» Dataset:
•••
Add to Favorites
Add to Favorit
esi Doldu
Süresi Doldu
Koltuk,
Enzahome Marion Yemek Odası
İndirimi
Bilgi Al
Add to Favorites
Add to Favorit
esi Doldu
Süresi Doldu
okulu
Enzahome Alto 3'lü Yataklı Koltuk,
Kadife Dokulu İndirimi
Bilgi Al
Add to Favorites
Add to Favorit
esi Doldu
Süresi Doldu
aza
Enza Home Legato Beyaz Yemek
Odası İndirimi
•••
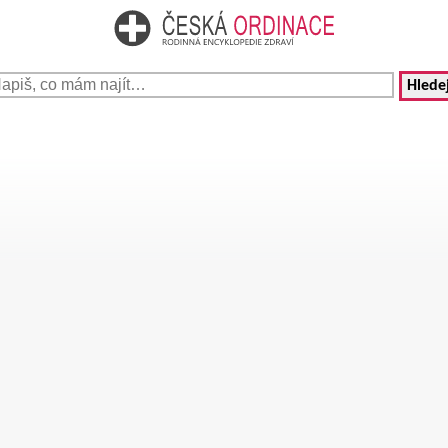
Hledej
•••
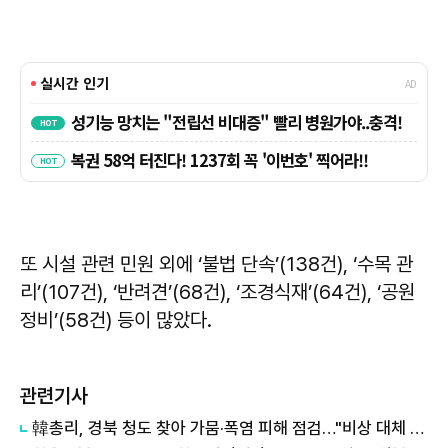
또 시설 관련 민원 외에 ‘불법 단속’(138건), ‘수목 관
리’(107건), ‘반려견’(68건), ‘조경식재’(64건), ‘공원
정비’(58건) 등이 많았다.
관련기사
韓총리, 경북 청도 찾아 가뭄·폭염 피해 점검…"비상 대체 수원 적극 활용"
•••
» Problem statement:
The lines that mention the word "Yemek" should be pulled from the records above.

» Output for this exercise:
Enzahome Marion Yemek Odası
Enza Home Legato Beyaz Yemek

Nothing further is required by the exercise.